Nigeria v. Secretary of State for the Home Department
Country: United Kingdom
Court: Asylum and Immigration Tribunal / Immigration Appellate Authority
Purpose of ecploitation: Exploitation of the prostitution
This is a Court of Appeal case concerning a female citizen of Nigeria who was a victim of trafficking.
She arrived in the UK in January 2005 persuaded by a man that she could earn a good living in the UK. Once in the UK she discovered that the agent’s true purpose was prostitution. She was arrested in March 2005 and it became apparent that she was an illegal immigrant. She explained her ordeal to the police and claimed asylum.
In April 2005, the appellant’s asylum claim was refused by the Secretary of State for the Home Department. In October 2005, the appellant’s appeal was allowed on both asylum and human rights grounds. In March 2007, the appellants appeal was dismissed on asylum, human rights and humanitarian protection grounds. The woman appealed to the Court of Appeal which was granted. The Case was remitted for further consideration.

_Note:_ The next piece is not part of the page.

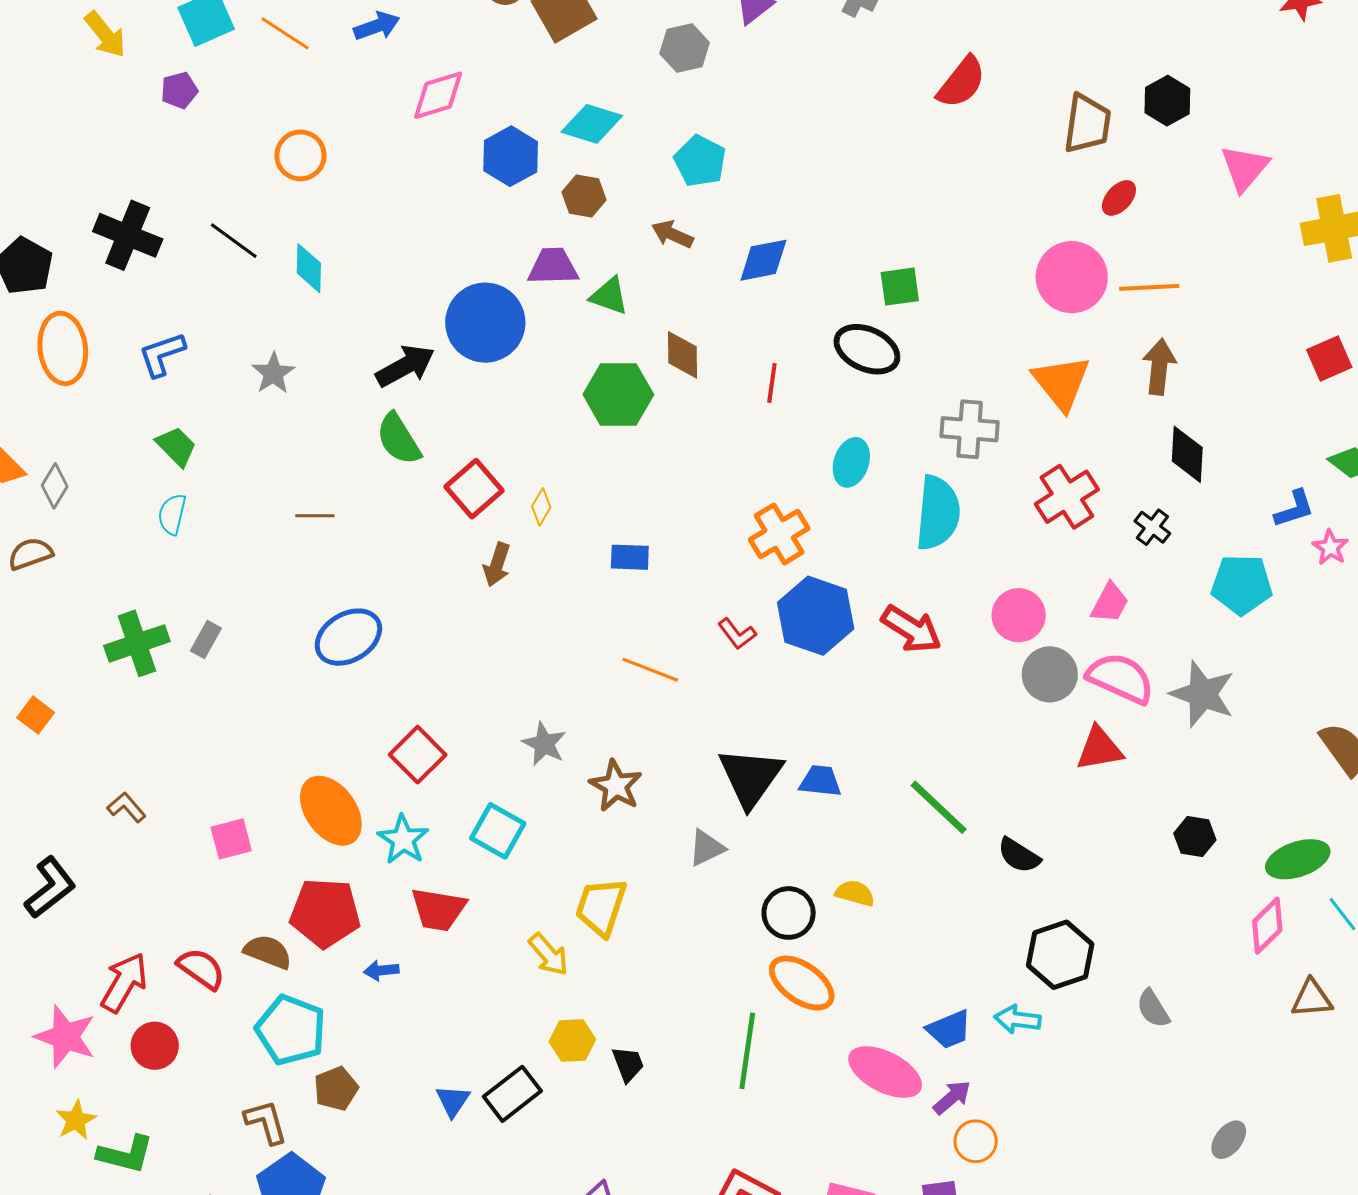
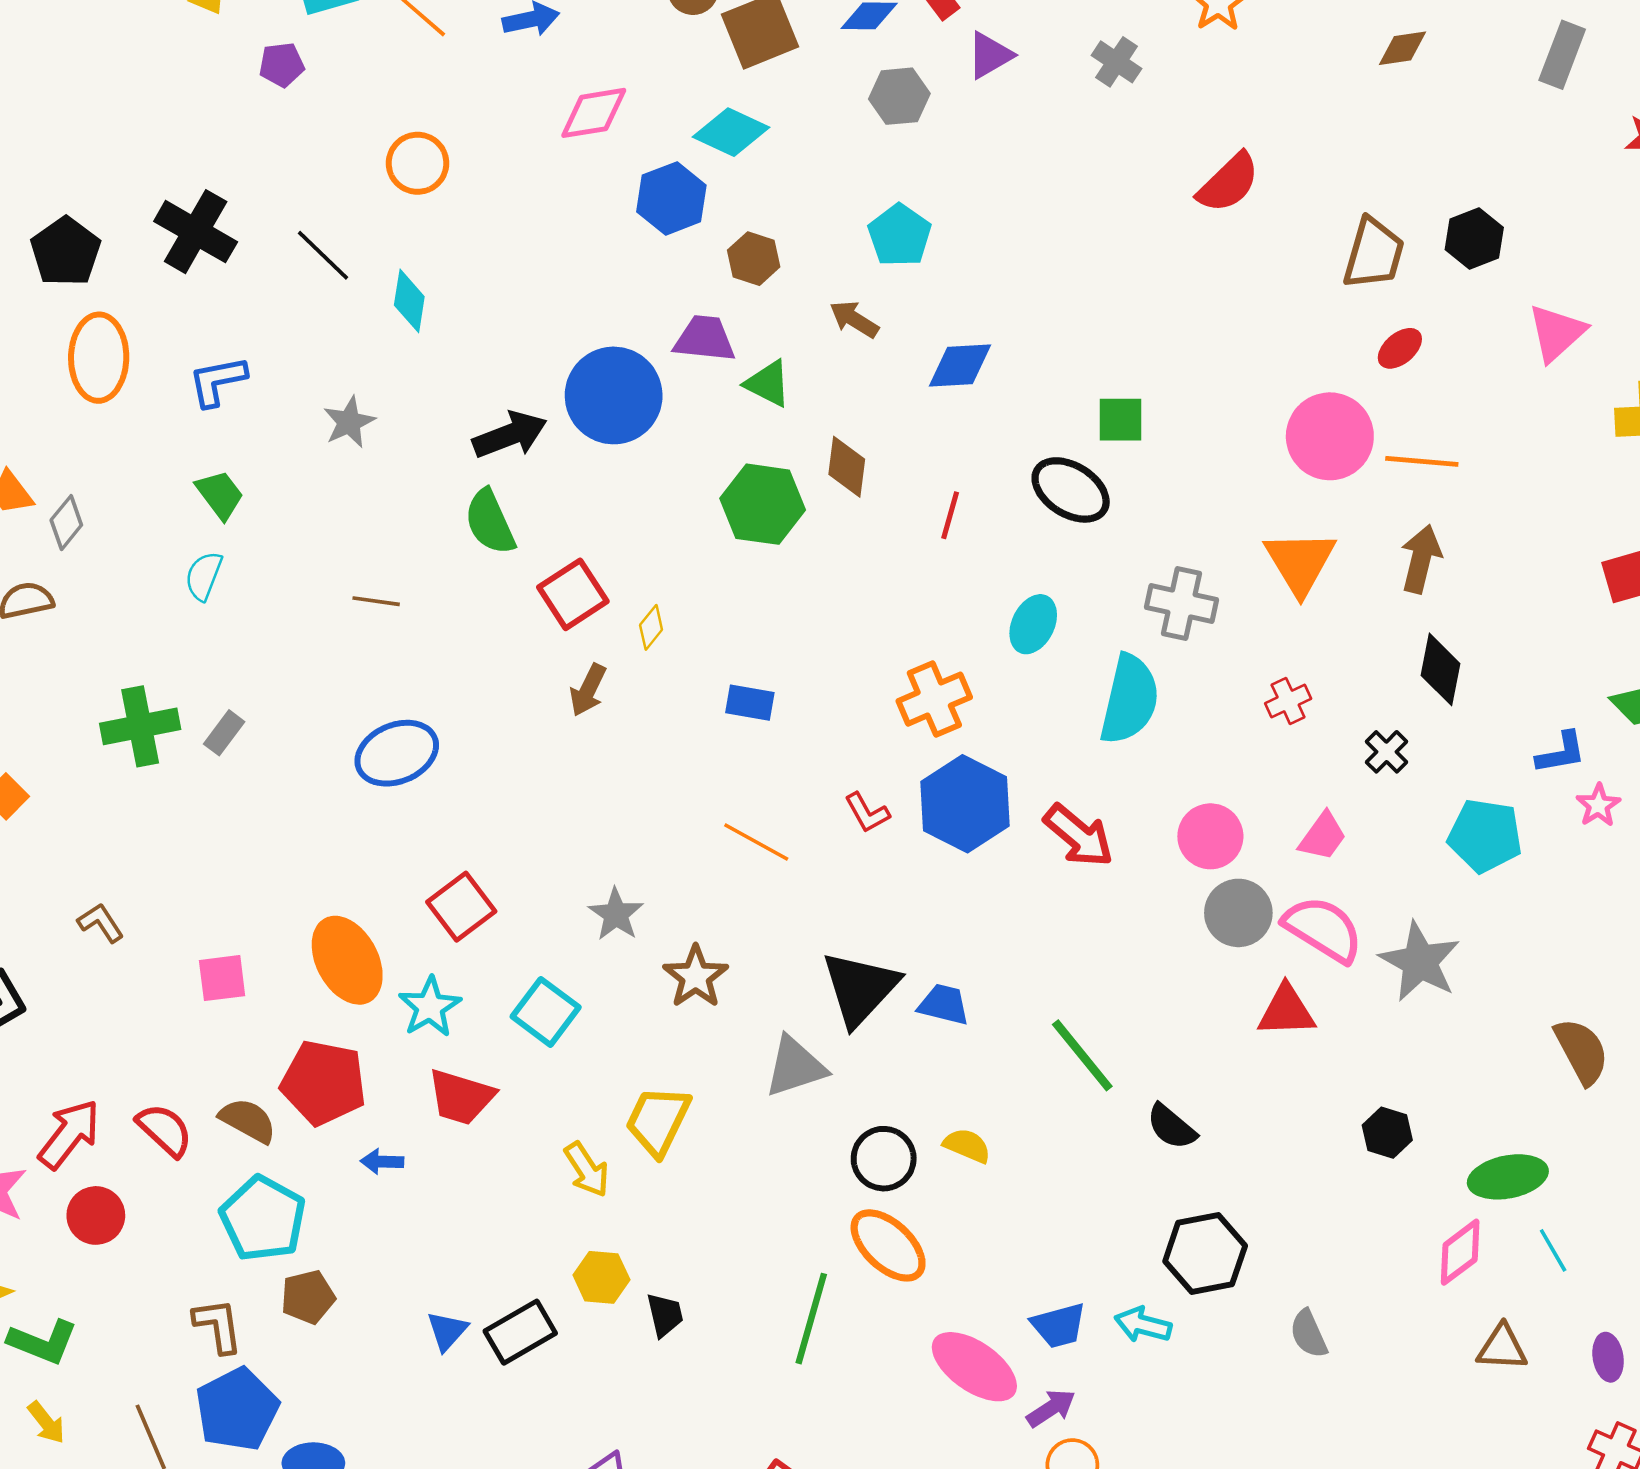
cyan diamond: (592, 124) -> (731, 132), moved
red cross: (1067, 497) -> (1288, 701), size x0.6
gray triangle: (707, 848) -> (795, 1067), size x1.4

The case was heard at the Court of Appeal in order to deal with criticisms raised regarding the country situation for Nigeria and whether the appellant was trafficked by a single individual or a gang.
The Court looked at the appellant’s evidence which suggested that her agent had indeed been a member of a gang in Nigeria which would in turn, render the appellant at risk on return from the gang members.
In February 2011, it was found by the Court of Appeal, Civil Division, that the burden of proof in establishing that an individual was trafficked by a gang as opposed to a single trafficker does not fall on the applicant who is applying for protection. The Asylum and Immigration Tribunal had failed to take into account the claimant's evidence, which suggested that the people trafficker in the instant case had not worked alone.